17. If your data tank is compound, i.e., you need some additional ancillary and smaller data tanks (e.g., indices, and so on) to support efficient searching of appropriate data items in the principal data tank, include the names of these ancillary data tanks in the first sub-boxof the principal data tank itself by dividing the first box into two units by a vertical line, and list the names of ancillary tanks in the right half of first sub-box.
18. Later on, expand this compound data tank into a principal data tank inter-connected with ancillary data tanks in a different diagram.
19. Name your ancillary data tanks using the name of the principal data tank, followed by an underscore, and then by another plural noun, e.g., the ancillary data tanks for data tank ‘trains’ could be named as ‘set of trains_train-nos,’ ‘set of trains_destinations,’ and so on.
20. Vertically divide the fifth box into two parts.
21. See if the data tank is required to maintain some order on the elements or not. If no order is required, leave the fifth left and fifth right sub-boxes empty.
22. Check the type of order – Is it ordered chronologically, i.e., based on the time of insertion of records or ordered on attribute(s)/value(s). Also check if you need ascending or descending order. If ordered on value, identify the attribute(s) that control the order of records.
23. If ordered on time, then put ‘T’ in the top left corner of the fifth left sub-box, if the tank is ordered on time. Put an upward arrow for ascending order; put a downward arrow for descending order. If ordered on value, put ‘V’ and the attribute followed by appropriate arrow.
24. If the data tank is an ordered collection of X, see how the relative position of a specific data item is defined with respect to other similar data items.
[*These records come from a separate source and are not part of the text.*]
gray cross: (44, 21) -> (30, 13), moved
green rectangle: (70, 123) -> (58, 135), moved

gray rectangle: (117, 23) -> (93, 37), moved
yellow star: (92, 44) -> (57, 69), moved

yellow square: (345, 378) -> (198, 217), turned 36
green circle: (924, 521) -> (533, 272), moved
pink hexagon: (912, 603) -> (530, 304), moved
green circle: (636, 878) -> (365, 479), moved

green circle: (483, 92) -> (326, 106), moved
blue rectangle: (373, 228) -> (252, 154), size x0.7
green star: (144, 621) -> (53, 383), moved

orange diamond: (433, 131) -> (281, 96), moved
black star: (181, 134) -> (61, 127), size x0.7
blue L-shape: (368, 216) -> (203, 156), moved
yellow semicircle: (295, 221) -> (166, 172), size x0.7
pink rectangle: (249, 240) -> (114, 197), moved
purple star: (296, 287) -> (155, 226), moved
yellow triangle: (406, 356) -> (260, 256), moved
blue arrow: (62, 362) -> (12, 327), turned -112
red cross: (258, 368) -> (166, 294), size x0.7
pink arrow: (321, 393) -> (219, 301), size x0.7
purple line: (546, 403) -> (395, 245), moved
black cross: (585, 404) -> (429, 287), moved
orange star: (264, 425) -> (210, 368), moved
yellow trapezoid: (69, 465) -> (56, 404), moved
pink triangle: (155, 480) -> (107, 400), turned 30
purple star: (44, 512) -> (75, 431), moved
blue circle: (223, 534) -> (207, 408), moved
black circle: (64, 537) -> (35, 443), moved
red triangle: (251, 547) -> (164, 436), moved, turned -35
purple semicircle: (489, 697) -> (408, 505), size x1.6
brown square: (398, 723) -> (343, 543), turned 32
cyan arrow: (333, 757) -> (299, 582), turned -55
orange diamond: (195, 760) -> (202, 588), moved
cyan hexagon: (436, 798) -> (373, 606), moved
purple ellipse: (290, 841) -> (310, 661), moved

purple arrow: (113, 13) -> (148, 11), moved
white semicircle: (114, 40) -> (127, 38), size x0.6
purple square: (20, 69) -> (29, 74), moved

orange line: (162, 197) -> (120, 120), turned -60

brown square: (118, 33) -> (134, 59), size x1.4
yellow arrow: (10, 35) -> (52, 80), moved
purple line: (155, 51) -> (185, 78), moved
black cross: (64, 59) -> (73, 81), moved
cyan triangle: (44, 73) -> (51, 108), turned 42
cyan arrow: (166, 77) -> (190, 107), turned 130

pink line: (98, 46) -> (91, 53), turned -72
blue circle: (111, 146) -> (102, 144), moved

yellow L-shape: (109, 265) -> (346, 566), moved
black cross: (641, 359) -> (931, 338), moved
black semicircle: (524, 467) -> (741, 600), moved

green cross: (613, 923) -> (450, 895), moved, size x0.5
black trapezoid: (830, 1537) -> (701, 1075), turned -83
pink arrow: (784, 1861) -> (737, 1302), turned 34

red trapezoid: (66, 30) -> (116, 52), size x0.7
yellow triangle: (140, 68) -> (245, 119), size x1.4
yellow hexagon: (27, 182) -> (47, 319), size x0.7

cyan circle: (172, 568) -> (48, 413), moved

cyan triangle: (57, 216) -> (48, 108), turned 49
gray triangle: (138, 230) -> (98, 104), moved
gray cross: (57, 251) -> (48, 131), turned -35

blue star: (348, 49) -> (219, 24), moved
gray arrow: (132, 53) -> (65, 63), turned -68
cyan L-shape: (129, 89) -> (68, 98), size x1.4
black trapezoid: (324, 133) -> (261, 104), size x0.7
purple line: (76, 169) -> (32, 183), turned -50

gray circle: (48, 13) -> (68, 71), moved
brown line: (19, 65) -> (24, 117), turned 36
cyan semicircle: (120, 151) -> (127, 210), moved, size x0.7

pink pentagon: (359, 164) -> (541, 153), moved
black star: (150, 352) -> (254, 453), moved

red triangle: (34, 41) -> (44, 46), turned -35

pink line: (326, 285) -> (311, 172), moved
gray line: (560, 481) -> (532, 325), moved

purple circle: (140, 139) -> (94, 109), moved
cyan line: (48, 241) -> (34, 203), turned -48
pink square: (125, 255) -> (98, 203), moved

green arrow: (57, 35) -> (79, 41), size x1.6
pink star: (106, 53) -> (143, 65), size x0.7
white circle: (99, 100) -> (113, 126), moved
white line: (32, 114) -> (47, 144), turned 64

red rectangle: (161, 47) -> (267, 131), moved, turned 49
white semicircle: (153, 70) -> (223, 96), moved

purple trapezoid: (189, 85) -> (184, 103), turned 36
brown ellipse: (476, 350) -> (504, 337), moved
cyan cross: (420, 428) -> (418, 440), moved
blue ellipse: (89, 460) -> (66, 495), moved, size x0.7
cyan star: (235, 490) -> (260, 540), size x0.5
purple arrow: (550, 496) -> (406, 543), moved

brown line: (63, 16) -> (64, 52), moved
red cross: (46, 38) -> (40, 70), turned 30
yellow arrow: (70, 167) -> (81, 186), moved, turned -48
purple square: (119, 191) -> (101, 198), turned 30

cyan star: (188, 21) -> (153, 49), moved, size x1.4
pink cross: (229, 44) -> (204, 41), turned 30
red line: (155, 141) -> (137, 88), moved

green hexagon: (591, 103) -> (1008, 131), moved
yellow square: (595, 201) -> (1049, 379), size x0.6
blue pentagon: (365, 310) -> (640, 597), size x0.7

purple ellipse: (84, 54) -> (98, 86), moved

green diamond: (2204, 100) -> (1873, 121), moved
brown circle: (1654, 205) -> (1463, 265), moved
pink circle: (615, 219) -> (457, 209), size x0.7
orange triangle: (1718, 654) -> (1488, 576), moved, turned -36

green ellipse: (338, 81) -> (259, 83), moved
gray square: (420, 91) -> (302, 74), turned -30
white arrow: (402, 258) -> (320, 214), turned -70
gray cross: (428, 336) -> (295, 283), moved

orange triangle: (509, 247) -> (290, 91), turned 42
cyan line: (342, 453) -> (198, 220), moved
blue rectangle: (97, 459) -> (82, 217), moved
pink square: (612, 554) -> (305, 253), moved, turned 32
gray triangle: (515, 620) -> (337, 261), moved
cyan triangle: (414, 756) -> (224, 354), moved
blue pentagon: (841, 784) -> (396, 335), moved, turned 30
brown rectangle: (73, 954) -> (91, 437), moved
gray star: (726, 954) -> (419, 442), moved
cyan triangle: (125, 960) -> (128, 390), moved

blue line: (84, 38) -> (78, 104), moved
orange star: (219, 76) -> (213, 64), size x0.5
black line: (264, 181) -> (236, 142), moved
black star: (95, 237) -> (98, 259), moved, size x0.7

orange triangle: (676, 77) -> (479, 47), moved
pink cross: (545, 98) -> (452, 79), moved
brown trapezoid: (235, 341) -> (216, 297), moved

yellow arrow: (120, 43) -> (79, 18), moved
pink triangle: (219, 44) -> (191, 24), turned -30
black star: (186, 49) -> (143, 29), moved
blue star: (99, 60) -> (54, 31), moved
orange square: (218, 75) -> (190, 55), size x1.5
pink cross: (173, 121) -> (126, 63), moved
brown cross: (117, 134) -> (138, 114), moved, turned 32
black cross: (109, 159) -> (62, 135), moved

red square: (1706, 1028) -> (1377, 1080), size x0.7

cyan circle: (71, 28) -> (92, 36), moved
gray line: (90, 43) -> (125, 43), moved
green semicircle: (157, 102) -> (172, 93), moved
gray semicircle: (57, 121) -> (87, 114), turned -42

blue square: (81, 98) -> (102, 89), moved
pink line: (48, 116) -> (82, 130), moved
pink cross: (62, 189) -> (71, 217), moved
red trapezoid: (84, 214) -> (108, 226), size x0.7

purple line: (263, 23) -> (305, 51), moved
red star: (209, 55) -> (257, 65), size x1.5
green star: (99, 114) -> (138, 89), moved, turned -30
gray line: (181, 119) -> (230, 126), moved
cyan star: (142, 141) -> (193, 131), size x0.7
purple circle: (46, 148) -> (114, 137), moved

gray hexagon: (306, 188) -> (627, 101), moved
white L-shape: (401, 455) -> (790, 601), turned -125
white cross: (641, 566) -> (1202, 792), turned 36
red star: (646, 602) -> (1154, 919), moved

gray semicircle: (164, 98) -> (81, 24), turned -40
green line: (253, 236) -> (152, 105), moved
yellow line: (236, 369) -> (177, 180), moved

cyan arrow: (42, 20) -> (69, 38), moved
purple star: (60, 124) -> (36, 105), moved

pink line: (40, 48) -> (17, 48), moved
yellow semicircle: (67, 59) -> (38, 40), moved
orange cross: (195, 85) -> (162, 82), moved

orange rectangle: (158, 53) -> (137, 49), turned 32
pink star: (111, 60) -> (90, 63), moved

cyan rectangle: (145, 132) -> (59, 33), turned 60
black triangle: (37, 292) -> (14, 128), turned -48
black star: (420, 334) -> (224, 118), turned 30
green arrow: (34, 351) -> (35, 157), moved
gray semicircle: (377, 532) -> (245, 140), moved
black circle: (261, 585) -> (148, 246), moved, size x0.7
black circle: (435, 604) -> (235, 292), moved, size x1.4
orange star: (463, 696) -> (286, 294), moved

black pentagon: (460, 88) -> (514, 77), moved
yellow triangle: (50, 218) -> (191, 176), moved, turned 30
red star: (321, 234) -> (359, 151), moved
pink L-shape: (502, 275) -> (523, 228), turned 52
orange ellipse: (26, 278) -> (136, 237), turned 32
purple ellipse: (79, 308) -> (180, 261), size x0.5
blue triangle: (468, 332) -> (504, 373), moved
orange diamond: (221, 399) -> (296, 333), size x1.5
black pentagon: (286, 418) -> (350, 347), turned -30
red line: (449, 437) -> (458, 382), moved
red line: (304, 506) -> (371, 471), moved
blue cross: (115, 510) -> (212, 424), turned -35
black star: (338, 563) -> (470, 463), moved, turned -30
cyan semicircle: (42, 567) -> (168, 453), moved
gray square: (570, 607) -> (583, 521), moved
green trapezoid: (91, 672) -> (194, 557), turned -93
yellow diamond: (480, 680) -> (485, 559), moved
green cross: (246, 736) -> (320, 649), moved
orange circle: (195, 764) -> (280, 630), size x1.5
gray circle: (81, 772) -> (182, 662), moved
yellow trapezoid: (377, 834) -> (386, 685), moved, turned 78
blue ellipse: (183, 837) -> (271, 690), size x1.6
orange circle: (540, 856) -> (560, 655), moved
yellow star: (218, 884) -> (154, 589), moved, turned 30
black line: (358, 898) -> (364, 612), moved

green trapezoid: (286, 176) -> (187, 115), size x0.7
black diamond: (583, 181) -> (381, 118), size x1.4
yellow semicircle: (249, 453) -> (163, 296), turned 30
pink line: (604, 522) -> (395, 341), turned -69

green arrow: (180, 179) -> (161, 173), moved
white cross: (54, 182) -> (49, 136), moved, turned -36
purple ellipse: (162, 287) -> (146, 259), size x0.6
Indicate it in the fifth left sub-box. Some possible arrangements are as follows:
a. ——–> X (1:1) ——–>
b. ——–> X (1:n) ——–>
c. ——–> X (n:1) ——–>
d. ——–> X (m:n) ——–>
25. Relative position could be in terms of order of insertion or relative value of some data item.
26. Examine relative positional eligibility for accessing: All/only some strategic relative positions.
27. Examine relative positional eligibility for updation: All/None/only some strategic relative positions.
28. Examine relative positional eligibility for insertion: Any empty slot/only some strategic relative positions.
29. Examine relative positional eligibility for deletion: All/None/only some strategic positions.
30. If access, updation, insertion, and deletion are dependent on some well-defined strategic relative position within the data tank, observe, identify and define these positions. Indicate these positions in the fifth right sub-box. Some examples of strategic relative positions can be as follows:
a. Based on order of insertion: earliest, latest, after the latest insertion, before the earliest insertion, 3rd earliest, 4th latest, next relative to the current position as per insertion order, previous relative to the current position as per insertion order, and so on.
b. Based on the value: minimum, maximum, 3rd minimum in between a given range of values, in between an appropriate range of values, and so on
31. Your concept map should be hierarchical, i.e., it should gradually show more details in different diagrams rather than showing all the details in one diagram. Initially focus on the most critical aspects.
32. All the data tanks that have same abstractions of operations, ordering, strategic positions, pre-conditions, and post-conditions belong to same Abstract Data Type, e.g., stacks, queue, all binary tree, graph, table, data cube, octree, etc. (can be extended to the notion of ‘Class’).
If I recall correctly, the word ‘Data tank’ was used in 2003 by a 2nd year student, Abhishek Chauhan (2006 graduate).